Why good doctors do bad things
Ethics body proposed to sort out conflicts between military, medical roles
It seemed clear in the lecture hall at Harvard Medical School’s Medical Education Center Tuesday (March 1) that doctors should help their patients – even when those patients are prisoners – and never, ever become their torturers.
But the reality in the prisons of Iraq, the cells of Guantanamo Bay, and a host of military settings around the world can be far different, according to speakers at the discussion on medical ethics and human rights.
The conflicting aims of the military – to kill or defeat the enemy, and the doctor – to save lives, sets up a situation where military medical doctors can be faced with conflicting loyalties toward the patients they’re supposed to help and the military organization and fellow soldiers they serve with.
Those conflicts sometimes result in a physician advising or participating in “coercive interrogation,” or torture.
The discussion, “Abu Ghraib and Guantanamo: Medical Professionalism, Dual Loyalty, and Human Rights,” was sponsored by Harvard Medical School’s Division of Medical Ethics. It looked at instances of physicians participating in human rights violations, ranging widely from Nazi death camps, where doctors supervised killings and selected which prisoners would live or die, to torture conducted by totalitarian regimes in nations around the world, to U.S. medical personnel assisting in interrogations of detainees in Guantanamo Bay and in Iraq.
Leonard S. Rubenstein, executive director of Physicians for Human Rights, said the solution to physician participation in these abuses may be structural. Recognizing that the doctors in these situations will have dual loyalties, the decision whether to participate or not should be taken out of their hands.

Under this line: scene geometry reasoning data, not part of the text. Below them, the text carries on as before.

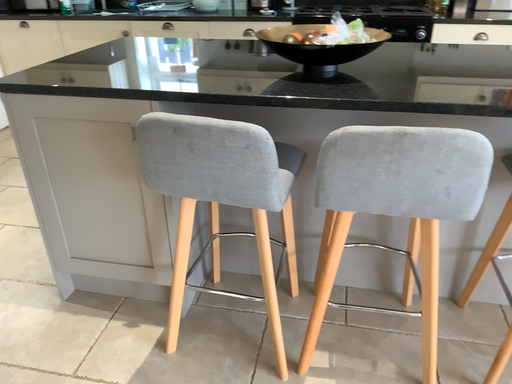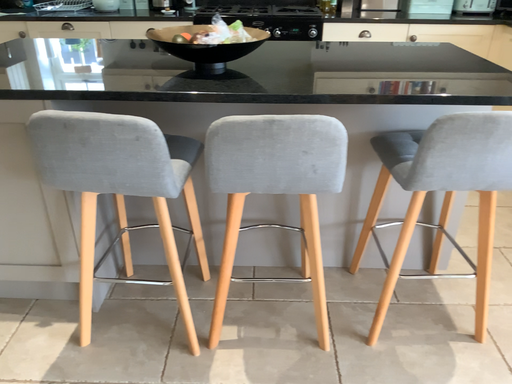 Question: How did the camera likely rotate when shooting the video?

Choices:
 (A) rotated left
 (B) rotated right

Answer: (B) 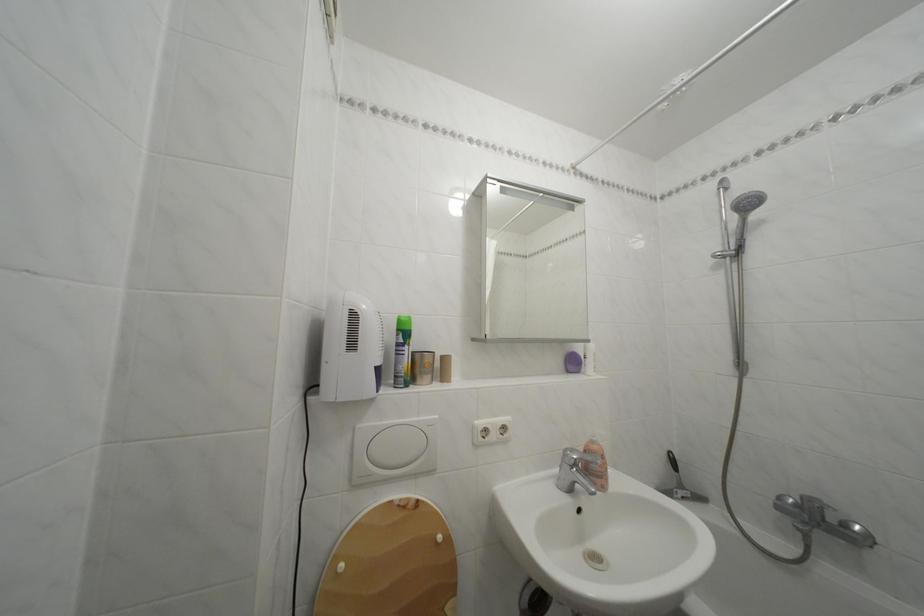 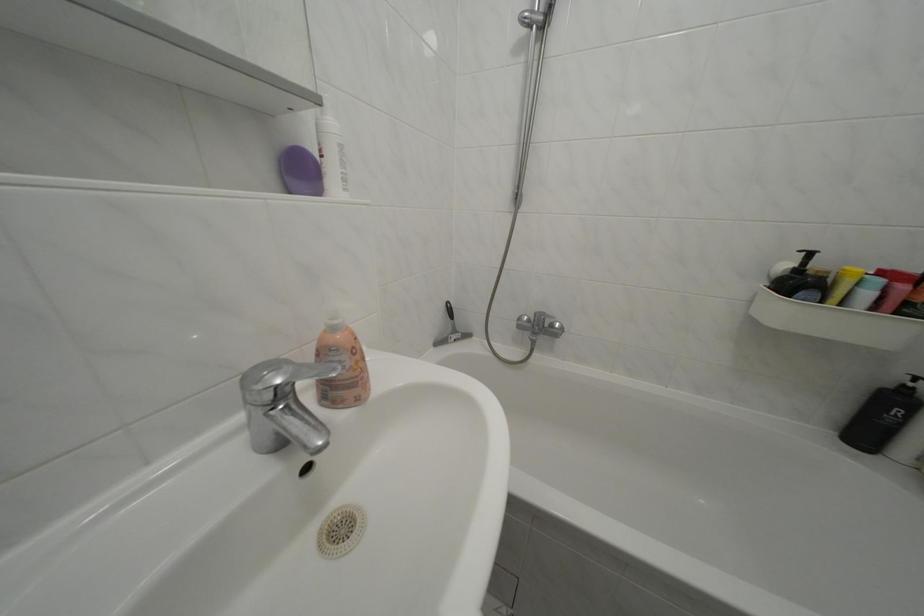 The point at [574,458] is marked in the first image. Where is the corresponding point in the second image?

(252, 384) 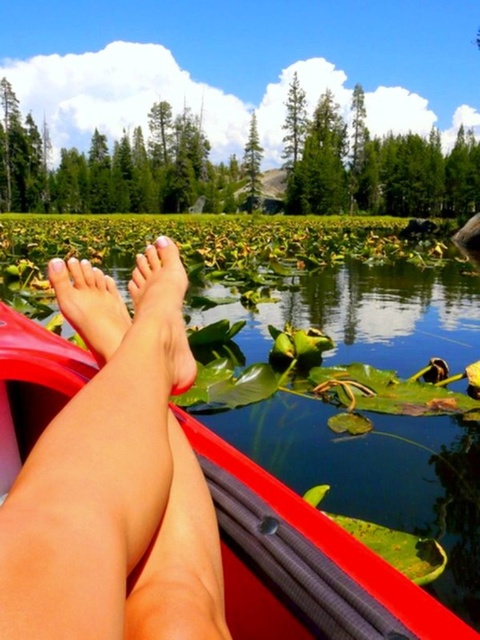 Is rubberized red kayak at lower left closer to camera compared to pink matte feet at lower center?

Yes, rubberized red kayak at lower left is in front of pink matte feet at lower center.

Identify the location of rubberized red kayak at lower left. (142, 493).

Can you confirm if skinny legs at center is bigger than smooth skin foot at center?

Yes, skinny legs at center is bigger than smooth skin foot at center.

Is skinny legs at center wider than smooth skin foot at center?

Yes.

Is point (81, 548) closer to viewer compared to point (171, 276)?

Yes, it is in front of point (171, 276).

Locate an element on the screen. The height and width of the screenshot is (640, 480). skinny legs at center is located at coordinates (116, 480).

Is rubberized red kayak at lower left in front of smooth skin foot at center?

Yes, rubberized red kayak at lower left is closer to the viewer.

Which is in front, point (180, 285) or point (170, 250)?

Point (180, 285)

Is point (345, 568) farther from viewer compared to point (154, 296)?

No, (345, 568) is closer to viewer.

You are a GUI agent. You are given a task and a screenshot of the screen. Output one action in this format:
    pyautogui.click(x=<x>, y=<y>)
    Task: Click on the rubberized red kayak at lower left
    The width and height of the screenshot is (480, 640).
    Given the screenshot: What is the action you would take?
    pyautogui.click(x=142, y=493)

Rubenstein said Physicians for Human Rights has looked at the problem and proposes a military medical ethics body that would make such decisions away from the area of conflict, keeping in mind the doctor’s ethical obligations toward the good of his or her patient
Rubenstein was joined on the panel by Robert Jay Lifton, Distinguished Professor Emeritus of Psychology and Psychiatry at John Jay College and the Graduate Center of the City University of New York, and by Stephen H. Miles, professor of medicine and a faculty member of the Center for Bioethics at the University of Minnesota Medical School. Associate Clinical Professor of Social Medicine, Medical Ethics and Anaesthesia at Harvard Medical School Mildred Solomon moderated the event.
Miles detailed the participation of U.S. military medical personnel in alleged human rights abuses in Iraq and Guantanamo Bay. Medical personnel were regularly integrated into interrogation teams, providing advice on how much “coercion” an inmate could take and signing off on specific interrogation plans.
Further, Miles asserted, U.S. medical personnel falsified documents to hide injuries and deaths, failed to report human rights abuses, and turned over medical records to aid the design of interrogation plans.
“The first several weeks of reading these documents [detailing practices at Abu Ghraib and Guantanamo Bay], I had nightmares and stress reactions, just from reading,” Miles said.
Rubenstein sought to offer some perspective on the situation of these medical personnel. A doctor approached by a commanding officer for advice on a sleep deprivation program inflicted on a prisoner can reasonably argue that he wants to be sure the program doesn’t do any lasting harm. Similarly, a medic can advise an interrogator on a patient’s physical limitations to avoid serious injury during interrogation.
In these situations, Rubenstein said, it may seem reasonable for a doctor to offer advice, but that advice ultimately makes the doctors complicit in torture. In each case, that information can provide interrogators an idea of a subject’s weaknesses and allow them to exploit those weaknesses.
“There were a lot of bad people involved in these abuses. But there were a lot of good people, too,” Rubenstein said.
Just understanding the problem of dual loyalties and understanding that they may be put in such situations can empower medical personnel to recognize the situations when they come along, and perhaps prompt them to respond differently, Rubenstein said. At the same time, he said, structures such as the proposed military ethics body should be put in place to protect the medical personnel from having to make such decisions.
Dual loyalty situations are nothing new for medical personnel. An extreme case in recent history occurred in Nazi death camps, where doctors supervised killings and selected which people went into the camps and which were killed. Lifton, who interviewed Nazi doctors, said most were normal people who went home on the weekends to be fathers and husbands. They weren’t killers before serving in the death camps and didn’t continue killing afterward, he said. Lifton, who also interviewed U.S. soldiers about atrocities in Vietnam, said there’s an internalization of the ethos of the organization that then prompts actions that the person wouldn’t ordinarily perform.
“Most of such violations are performed by ordinary people who enter into certain situations and succumb to them,” Lifton said. “Ordinary people no better than you or me can enter into a situation where they can commit an atrocity.”